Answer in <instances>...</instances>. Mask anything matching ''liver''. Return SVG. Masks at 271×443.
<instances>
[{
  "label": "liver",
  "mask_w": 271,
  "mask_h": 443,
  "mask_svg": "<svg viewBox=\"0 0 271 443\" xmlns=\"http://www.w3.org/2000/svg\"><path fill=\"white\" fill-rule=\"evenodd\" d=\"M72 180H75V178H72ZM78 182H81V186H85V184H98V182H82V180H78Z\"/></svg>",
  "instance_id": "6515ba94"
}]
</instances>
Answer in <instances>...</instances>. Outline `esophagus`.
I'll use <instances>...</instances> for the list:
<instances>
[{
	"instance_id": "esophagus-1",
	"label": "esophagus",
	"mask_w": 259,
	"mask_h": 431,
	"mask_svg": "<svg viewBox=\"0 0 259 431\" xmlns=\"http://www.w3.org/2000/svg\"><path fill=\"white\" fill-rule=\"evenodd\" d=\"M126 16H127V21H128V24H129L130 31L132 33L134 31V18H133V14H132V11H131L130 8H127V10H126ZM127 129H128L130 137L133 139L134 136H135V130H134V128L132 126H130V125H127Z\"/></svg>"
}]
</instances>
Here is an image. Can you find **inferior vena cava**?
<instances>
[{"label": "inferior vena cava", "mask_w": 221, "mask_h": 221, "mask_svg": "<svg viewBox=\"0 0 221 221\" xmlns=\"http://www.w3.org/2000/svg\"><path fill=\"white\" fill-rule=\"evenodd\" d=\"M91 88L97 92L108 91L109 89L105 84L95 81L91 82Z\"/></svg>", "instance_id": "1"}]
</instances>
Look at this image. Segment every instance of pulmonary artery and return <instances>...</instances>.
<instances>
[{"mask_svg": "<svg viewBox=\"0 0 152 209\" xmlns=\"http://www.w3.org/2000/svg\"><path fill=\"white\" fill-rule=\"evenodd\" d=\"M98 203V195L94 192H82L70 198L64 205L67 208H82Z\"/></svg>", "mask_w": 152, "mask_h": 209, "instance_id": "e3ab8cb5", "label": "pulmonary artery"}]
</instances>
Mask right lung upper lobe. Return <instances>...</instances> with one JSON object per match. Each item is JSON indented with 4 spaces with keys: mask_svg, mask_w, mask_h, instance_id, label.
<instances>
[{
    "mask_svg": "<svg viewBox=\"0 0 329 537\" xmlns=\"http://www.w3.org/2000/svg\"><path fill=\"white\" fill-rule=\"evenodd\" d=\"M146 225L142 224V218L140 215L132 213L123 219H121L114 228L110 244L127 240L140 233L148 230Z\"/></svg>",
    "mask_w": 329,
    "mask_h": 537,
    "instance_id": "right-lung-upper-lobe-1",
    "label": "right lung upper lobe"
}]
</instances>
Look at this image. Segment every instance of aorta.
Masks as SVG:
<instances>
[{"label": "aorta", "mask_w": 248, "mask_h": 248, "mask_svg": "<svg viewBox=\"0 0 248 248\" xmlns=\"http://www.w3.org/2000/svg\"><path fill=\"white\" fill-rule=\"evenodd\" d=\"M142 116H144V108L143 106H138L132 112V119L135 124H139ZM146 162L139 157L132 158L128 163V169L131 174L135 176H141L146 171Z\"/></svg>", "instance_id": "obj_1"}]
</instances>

——————

*Your objective:* Print all of the entries exactly as they are written.

*Written answer:*
Answer in <instances>...</instances>. Mask anything matching ''liver''. Return SVG. Masks at 271×443.
<instances>
[{
  "label": "liver",
  "mask_w": 271,
  "mask_h": 443,
  "mask_svg": "<svg viewBox=\"0 0 271 443\" xmlns=\"http://www.w3.org/2000/svg\"><path fill=\"white\" fill-rule=\"evenodd\" d=\"M72 180H75V178H72ZM78 182H81V186H85V184H98V182H82V180H78Z\"/></svg>",
  "instance_id": "6515ba94"
}]
</instances>
Answer in <instances>...</instances>. Outline `esophagus`.
I'll use <instances>...</instances> for the list:
<instances>
[{
	"instance_id": "esophagus-1",
	"label": "esophagus",
	"mask_w": 259,
	"mask_h": 431,
	"mask_svg": "<svg viewBox=\"0 0 259 431\" xmlns=\"http://www.w3.org/2000/svg\"><path fill=\"white\" fill-rule=\"evenodd\" d=\"M126 16H127V21H128V24H129L130 31L132 33L134 31V18H133V14H132V11H131L130 8H127V10H126ZM127 129H128L130 137L133 139L134 136H135V130H134V128L132 126H130V125H127Z\"/></svg>"
}]
</instances>
Here is an image. Can you find **inferior vena cava**?
<instances>
[{"label": "inferior vena cava", "mask_w": 221, "mask_h": 221, "mask_svg": "<svg viewBox=\"0 0 221 221\" xmlns=\"http://www.w3.org/2000/svg\"><path fill=\"white\" fill-rule=\"evenodd\" d=\"M91 88L97 92L108 91L109 89L105 84L95 81L91 82Z\"/></svg>", "instance_id": "1"}]
</instances>
Look at this image. Segment every instance of pulmonary artery and return <instances>...</instances>.
<instances>
[{"mask_svg": "<svg viewBox=\"0 0 152 209\" xmlns=\"http://www.w3.org/2000/svg\"><path fill=\"white\" fill-rule=\"evenodd\" d=\"M98 203V195L94 192H82L70 198L64 205L67 208H82Z\"/></svg>", "mask_w": 152, "mask_h": 209, "instance_id": "e3ab8cb5", "label": "pulmonary artery"}]
</instances>
Mask right lung upper lobe. Return <instances>...</instances> with one JSON object per match. Each item is JSON indented with 4 spaces with keys: mask_svg, mask_w, mask_h, instance_id, label.
<instances>
[{
    "mask_svg": "<svg viewBox=\"0 0 329 537\" xmlns=\"http://www.w3.org/2000/svg\"><path fill=\"white\" fill-rule=\"evenodd\" d=\"M146 225L142 224V218L140 215L132 213L123 219H121L114 228L110 244L127 240L140 233L148 230Z\"/></svg>",
    "mask_w": 329,
    "mask_h": 537,
    "instance_id": "right-lung-upper-lobe-1",
    "label": "right lung upper lobe"
}]
</instances>
Look at this image. Segment every instance of aorta.
Masks as SVG:
<instances>
[{"label": "aorta", "mask_w": 248, "mask_h": 248, "mask_svg": "<svg viewBox=\"0 0 248 248\" xmlns=\"http://www.w3.org/2000/svg\"><path fill=\"white\" fill-rule=\"evenodd\" d=\"M142 116H144V108L143 106H138L132 112V119L135 124H139ZM146 162L139 157L132 158L128 163V169L131 174L135 176H141L146 171Z\"/></svg>", "instance_id": "obj_1"}]
</instances>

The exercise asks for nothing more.